LG München I (Urteil vom 31.01.2008; Aktenzeichen 5 HKO 15082/07)

 

Tenor

I. Auf die Berufung der Beklagten wird das Endurteil des LG München I vom 31.1.2008 - 5 HK O 15082/07, abgeändert und erhält in Ziff. I folgende Fassung:

Die Beschlüsse der ordentlichen Hauptversammlung der Beklagten vom 17.7.2007 zu

1. TOP 2: Entlastung des Vorstandes für das Geschäftsjahr 2006

2. TOP 3: Einzelentlastung des Aufsichtsratsmitglieds H. P. für das Geschäftsjahr 2006

3. TOP 6: Beschlussfassung über die Ermächtigung zur Ausgabe von Wandel- und Optionsschuldverschreibungen, zum Ausschluss des Bezugsrechts, zur Schaffung eines bedingten Kapitals und zur entsprechenden Satzungsänderung

4. TOP 7: Beschlussfassung zur Abstimmung zum Abschluss eines Beherrschungsvertrags mit der E. G. B. V.

werden für nichtig erklärt.

Im Übrigen werden die Klagen abgewiesen und wird die Berufung der Beklagten zurückgewiesen.

II. Von den Kosten des Rechtsstreits erster Instanz tragen die Beklagte 71 % und die Kläger 29 %. Von den Kosten des Rechtsstreits zweiter Instanz tragen die Beklagte 71 % und die Kläger und der Nebenintervenient 29 %.

III. Das Urteil ist vorläufig vollstreckbar. Die Parteien können die Vollstreckung durch Sicherheitsleistung i.H.v. 110 % des jeweils zu vollstreckenden Betrags abwenden, wenn nicht die Gegenseite vor der Vollstreckung Sicherheit in gleicher Höhe leistet.

IV. Die Revision wird nicht zugelassen.

 

Gründe

I. Die Parteien streiten um die Wirksamkeit von fünf Beschlüssen der Hauptversammlung der Beklagten vom 17.7.2007.

Die Beklagte, eine börsennotierte Akteingesellschaft, deren Geschäftsfeld im Bereich der Biotechnologie liegt und deren Aktien u.a. am geregelten Markt der Wertpapierbörse in Frankfurt/M. gehandelt werden, veröffentlichte am 8.6.2007 im elektronischen Bundesanzeiger die Ladung zu ihrer Hauptversammlung am 17.7.2007.

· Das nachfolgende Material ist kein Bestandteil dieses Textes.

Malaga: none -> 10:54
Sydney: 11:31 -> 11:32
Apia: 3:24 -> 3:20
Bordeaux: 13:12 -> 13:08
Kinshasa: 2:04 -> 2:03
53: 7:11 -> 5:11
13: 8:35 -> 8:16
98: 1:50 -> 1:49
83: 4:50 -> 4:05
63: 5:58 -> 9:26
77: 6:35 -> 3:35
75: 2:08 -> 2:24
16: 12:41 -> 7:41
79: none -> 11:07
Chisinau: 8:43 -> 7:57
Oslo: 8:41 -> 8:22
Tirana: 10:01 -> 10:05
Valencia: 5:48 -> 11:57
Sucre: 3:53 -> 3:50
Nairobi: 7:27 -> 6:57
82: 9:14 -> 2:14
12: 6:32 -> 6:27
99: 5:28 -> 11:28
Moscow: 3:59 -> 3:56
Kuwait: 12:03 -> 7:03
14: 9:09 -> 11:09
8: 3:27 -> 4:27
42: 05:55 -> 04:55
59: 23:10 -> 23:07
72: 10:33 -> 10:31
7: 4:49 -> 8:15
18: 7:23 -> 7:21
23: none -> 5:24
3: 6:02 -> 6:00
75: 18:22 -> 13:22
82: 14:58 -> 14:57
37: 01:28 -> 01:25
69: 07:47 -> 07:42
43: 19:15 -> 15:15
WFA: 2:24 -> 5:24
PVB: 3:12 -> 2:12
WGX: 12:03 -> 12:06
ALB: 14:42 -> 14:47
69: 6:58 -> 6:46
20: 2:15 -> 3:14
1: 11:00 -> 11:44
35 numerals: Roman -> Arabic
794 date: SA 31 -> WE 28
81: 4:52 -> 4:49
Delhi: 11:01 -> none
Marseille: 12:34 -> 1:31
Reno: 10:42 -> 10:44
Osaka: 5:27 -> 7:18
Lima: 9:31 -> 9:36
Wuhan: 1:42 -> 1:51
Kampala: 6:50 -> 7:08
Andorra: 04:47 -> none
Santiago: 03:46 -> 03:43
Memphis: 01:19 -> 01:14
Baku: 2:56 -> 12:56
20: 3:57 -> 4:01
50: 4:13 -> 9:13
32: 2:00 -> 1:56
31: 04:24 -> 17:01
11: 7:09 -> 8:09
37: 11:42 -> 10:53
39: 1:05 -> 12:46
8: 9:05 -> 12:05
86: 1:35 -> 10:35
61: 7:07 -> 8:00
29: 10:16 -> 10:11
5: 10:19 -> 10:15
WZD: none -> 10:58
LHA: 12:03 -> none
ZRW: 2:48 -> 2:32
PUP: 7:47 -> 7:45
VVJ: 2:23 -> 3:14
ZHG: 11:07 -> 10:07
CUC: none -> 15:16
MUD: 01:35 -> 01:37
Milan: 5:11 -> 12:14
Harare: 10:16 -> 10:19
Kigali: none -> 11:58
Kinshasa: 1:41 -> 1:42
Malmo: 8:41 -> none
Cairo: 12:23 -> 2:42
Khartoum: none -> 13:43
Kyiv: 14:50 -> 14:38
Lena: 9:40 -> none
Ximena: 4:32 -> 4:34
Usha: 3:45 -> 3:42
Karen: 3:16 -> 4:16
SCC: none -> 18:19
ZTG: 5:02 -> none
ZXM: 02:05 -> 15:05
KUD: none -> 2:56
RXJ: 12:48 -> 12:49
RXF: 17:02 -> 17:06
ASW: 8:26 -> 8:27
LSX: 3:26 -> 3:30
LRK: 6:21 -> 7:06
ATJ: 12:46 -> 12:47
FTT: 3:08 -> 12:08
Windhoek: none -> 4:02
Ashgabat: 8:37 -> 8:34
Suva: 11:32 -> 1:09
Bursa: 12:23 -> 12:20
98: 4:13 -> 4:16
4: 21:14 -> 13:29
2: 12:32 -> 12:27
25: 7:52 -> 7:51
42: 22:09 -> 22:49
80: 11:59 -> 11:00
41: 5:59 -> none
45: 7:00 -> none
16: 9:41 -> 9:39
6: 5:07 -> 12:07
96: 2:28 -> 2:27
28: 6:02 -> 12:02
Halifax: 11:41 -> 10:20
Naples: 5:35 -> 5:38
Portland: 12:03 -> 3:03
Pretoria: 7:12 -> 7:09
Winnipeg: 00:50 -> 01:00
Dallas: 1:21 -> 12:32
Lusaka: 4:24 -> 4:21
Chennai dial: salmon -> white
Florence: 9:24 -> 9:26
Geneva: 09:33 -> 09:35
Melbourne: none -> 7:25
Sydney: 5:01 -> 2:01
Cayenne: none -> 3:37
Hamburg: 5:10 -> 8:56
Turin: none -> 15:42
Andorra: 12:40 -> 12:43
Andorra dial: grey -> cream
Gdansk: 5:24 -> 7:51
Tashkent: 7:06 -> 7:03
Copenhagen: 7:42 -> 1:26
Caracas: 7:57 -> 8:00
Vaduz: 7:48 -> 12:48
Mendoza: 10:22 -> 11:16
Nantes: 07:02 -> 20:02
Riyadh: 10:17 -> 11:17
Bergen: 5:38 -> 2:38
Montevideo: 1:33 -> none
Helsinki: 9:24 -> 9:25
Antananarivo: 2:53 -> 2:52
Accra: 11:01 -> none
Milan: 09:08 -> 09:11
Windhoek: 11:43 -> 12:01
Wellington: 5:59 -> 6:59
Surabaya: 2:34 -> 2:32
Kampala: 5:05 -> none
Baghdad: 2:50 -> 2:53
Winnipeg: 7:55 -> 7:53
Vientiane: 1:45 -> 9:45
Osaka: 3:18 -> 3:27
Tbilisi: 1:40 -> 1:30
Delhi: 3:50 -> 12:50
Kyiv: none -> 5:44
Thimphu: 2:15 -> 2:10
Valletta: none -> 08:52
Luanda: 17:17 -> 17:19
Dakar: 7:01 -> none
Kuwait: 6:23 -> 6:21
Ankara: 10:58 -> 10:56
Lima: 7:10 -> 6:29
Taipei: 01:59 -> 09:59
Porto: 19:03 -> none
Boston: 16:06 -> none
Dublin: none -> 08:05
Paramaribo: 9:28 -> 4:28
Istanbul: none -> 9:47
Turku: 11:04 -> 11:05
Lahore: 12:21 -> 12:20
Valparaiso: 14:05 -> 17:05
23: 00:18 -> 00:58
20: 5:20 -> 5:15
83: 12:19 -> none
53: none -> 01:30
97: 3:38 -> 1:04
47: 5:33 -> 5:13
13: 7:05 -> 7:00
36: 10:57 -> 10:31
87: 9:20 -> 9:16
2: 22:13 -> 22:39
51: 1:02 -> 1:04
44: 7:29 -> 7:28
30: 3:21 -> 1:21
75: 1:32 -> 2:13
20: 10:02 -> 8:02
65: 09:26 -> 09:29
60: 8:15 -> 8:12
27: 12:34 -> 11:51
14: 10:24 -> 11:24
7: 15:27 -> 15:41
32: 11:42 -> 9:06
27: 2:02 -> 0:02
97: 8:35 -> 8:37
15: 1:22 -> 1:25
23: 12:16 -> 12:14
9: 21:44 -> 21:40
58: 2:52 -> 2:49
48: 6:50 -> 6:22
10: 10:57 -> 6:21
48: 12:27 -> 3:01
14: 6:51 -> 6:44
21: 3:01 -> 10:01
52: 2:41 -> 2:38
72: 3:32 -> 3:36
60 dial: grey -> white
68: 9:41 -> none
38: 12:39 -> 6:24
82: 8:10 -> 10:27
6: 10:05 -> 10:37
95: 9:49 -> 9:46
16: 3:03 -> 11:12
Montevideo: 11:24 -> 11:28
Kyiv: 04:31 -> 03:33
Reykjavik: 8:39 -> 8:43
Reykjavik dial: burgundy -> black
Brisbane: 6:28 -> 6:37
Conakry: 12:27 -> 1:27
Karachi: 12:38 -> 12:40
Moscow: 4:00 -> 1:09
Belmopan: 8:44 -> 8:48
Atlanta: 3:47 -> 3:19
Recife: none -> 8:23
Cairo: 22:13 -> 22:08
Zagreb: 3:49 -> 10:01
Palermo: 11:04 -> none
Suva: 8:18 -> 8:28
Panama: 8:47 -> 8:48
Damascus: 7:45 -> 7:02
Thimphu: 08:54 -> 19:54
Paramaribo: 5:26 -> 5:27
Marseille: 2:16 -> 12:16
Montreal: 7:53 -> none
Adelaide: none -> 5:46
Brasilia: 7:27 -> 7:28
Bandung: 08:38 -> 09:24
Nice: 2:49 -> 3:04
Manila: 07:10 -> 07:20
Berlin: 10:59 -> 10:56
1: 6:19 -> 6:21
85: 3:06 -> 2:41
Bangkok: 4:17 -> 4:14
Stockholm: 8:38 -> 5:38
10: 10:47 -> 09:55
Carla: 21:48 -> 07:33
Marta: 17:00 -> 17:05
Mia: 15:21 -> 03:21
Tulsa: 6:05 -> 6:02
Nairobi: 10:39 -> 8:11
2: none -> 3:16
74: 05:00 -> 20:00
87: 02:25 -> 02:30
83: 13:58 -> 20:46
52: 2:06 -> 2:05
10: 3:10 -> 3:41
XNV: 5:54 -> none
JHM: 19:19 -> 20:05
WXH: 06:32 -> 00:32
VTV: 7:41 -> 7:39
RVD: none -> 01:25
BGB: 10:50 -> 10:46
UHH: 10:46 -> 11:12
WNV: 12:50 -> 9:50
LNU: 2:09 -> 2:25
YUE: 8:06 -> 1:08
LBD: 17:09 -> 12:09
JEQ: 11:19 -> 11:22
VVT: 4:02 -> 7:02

In der Einladung zur Hauptversammlung wurden die Tagesordnungspunkte bekannt gemacht, zu denen u.a. die fünf im vorliegenden Verfahren angegriffenen Beschlüsse gefasst wurden. Hierbei handelt es sich um die "Entlastung des Vorstands für das Geschäftsjahr 2006" (TOP 2), die "Entlastung des Aufsichtsrats für das Geschäftsjahr 2006" (TOP 3), die "Ermächtigung des Vorstands zur Ausgabe von Wandel- und/oder Optionsschuldverschreibungen, zum Ausschluss des Bezugsrechts, zur Schaffung eines bedingten Kapitals und zu entsprechender Satzungsänderung" (TOP 6), die "Zustimmung zum Abschluss eines Beherrschungsvertrags mit der E. G. B. V." (TOP 7) sowie die "Beschlussfassung über die Ermächtigung zum Antrag auf Widerruf der Zulassung der Aktien der Gesellschaft zum geregelten Markt (General Standard) an der Frankfurter Wertpapierbörse (reguläres Delisting)" (TOP 8), vgl. Anlage K 4 des in erster Instanz hinzuverbundenen Verfahrens 5 HK O 15498/07.

Der Einladung zur Hauptversammlung war zu TOP 6 bezüglich der Ausgabe von Wandelschuld- und/oder Optionsschuldverschreibungen ein Bericht des Vorstands der Beklagten beigefügt. Dieser enthielt Angaben zum Bezugsrecht an der Wandlungs- und Optionsschuldverschreibungen der Aktionäre sowie zum Ausschluss des Bezugsrechts. Hinsic...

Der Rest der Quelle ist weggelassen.